Thermometry System and Placement of Temperature Probes
Temperature monitoring was performed at multiple locations by using an MR imaging-compatible fluoroptic thermometry system (Model 790; Luxtron, Santa Clara, CA). Previous studies and our own pilot work have confirmed that the maximum MR imaging-related heating of the electrodes occurs at the tip of the electrode, in the contact plate region (26). Four fluoroptic thermometry probes were used for simultaneous temperature recordings as follows: 1) right lead probe positioned within 0.1 mm above the contact plates of the distal right DBS electrode, 2) left lead probe positioned within 0.1 mm above the contact plates of the distal left DBS electrode, 3) middle probe positioned in between the distal right and left electrode tips (1.5 cm equidistant from the right and left electrodes), and 4) reference probe positioned remotely from the DBS electrodes within 1 cm of the edge of the head portion of the phantom.
MR Imaging Sequences
To analyze the relationship between SAR and MR imaging-related heating of DBS electrodes when using the head coil transmit-receive architecture, we initially performed measurements by using a single section fast spin-echo sequence, positioned on the electrode tips, in which the RF amplitudes of the refocusing pulses were modulated to produce a range of low, medium, and high SAR values. Like most clinical MR imaging systems, this system estimates the whole body, partial body, and local SAR from the MR imaging parameters, the transmitter adjustments, and the patient weight entered at registration. Four measurements were performed over the SAR range from 1.12 W/kg local (0.04 W/kg whole body averaged) to 7.13 W/kg local (0.24 W/kg whole body averaged). Each measurement lasted 15 minutes. We then conducted identical tests by using an 18-section fast spin-echo sequence at three different SAR values: 0.5 W/kg local (0.02 W/kg whole body averaged), 2.17 W/kg local (0.07 W/kg whole body averaged), and 7.26 W/kg (0.24 W/kg whole body averaged). The mean and peak temperature elevations for both electrode leads and for the reference probes were recorded and were analyzed as a function of SAR.

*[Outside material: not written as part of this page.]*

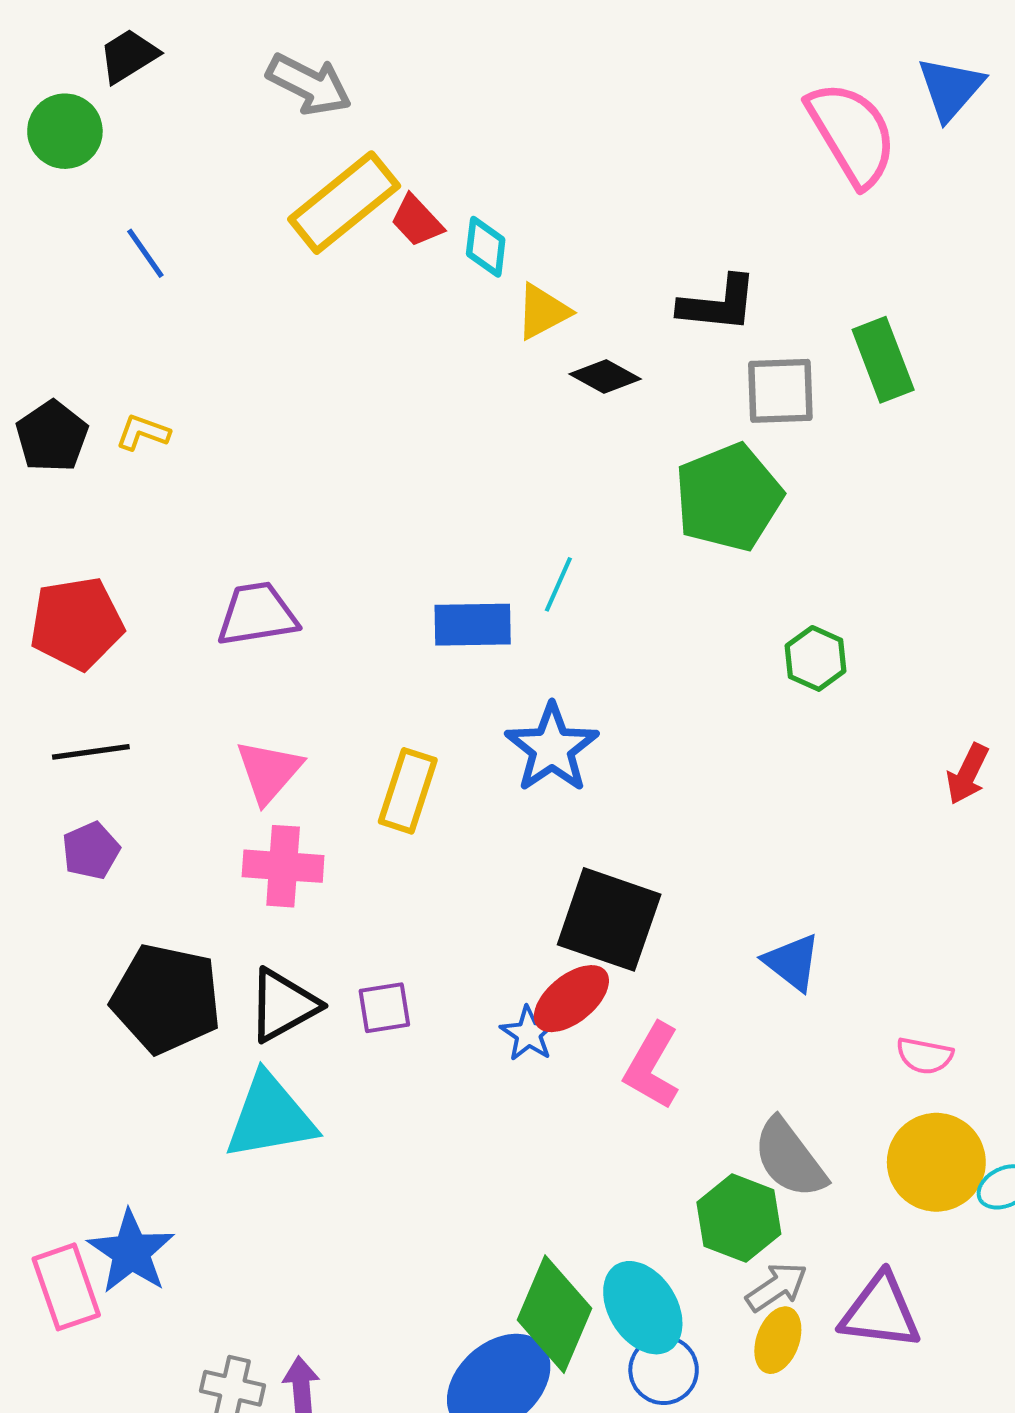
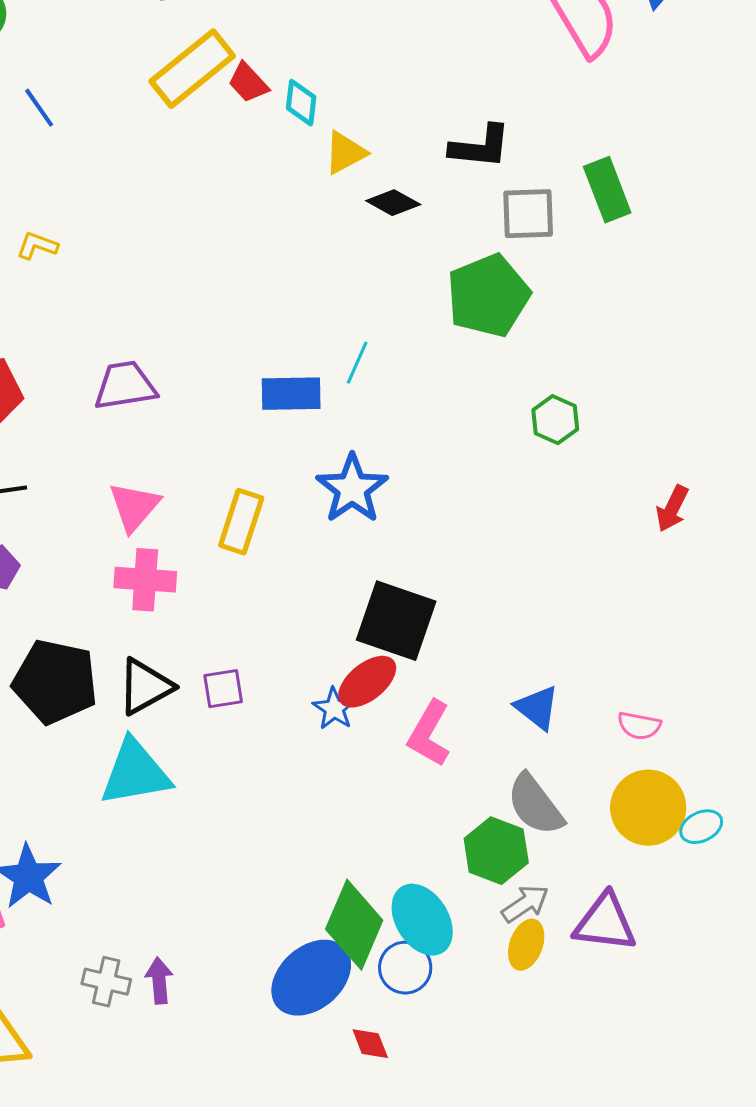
blue triangle: (792, 962) -> (537, 708), moved
blue circle: (664, 1370) -> (405, 968), moved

Several routine, clinical MR imaging sequences were then tested with typical multisection or whole volume parameters, including T2-weighted fast spin-echo MR imaging (4000/120 [TR/effective TE]; echo train length, 7; local SAR, 0.5 W/kg; [0.02 W/kg whole body averaged]); echo-planar imaging (2000/65; local SAR, 0.14 W/kg; [0.01 W/kg whole body averaged]); magnetization prepared rapid acquisition gradient-echo imaging (11/3.9; local SAR, 0.36 W/kg; [0.01 W/kg whole body averaged]); quantitative magnetization transfer imaging (35/4.5, 10; magnetization transfer pulse, 700 degrees; off resonance, 3500 Hz; SAR, 3.4 W/kg local [0.11 W/kg whole body averaged]); and magnetization transfer-suppressed MR angiography (32/6.9, 7; magnetization transfer pulse, 500 degrees; off resonance, 1500 Hz; local SAR, 4 .28 W/kg; [0.14 W/kg whole body averaged]). These sequences were performed with multiple averages to achieve a 15-min measurement. The mean and peak temperature elevations for both electrode leads and for the reference probes were recorded and analyzed as a function of SAR.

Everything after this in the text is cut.